EXERCISE INPUTS ::

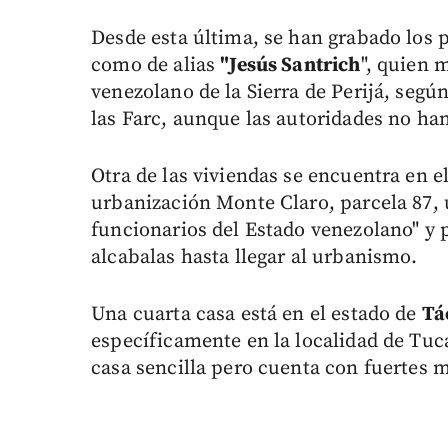
Desde esta última, se han grabado los
como de alias
"Jesús Santrich
", quien 
venezolano de la Sierra de Perijá, seg
las Farc, aunque las autoridades no ha
Otra de las viviendas se encuentra en e
urbanización Monte Claro, parcela 87, 
funcionarios del Estado venezolano" y 
alcabalas hasta llegar al urbanismo.
Una cuarta casa está en el estado de
Tá
específicamente en la localidad de Tuca
casa sencilla pero cuenta con fuertes m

PROBLEM STATEMENT :: All lines with the word "venezolano" must be located in the data and copied.

TASK RESPONSE ::
venezolano de la Sierra de Perijá, seg
funcionarios del Estado venezolano" y 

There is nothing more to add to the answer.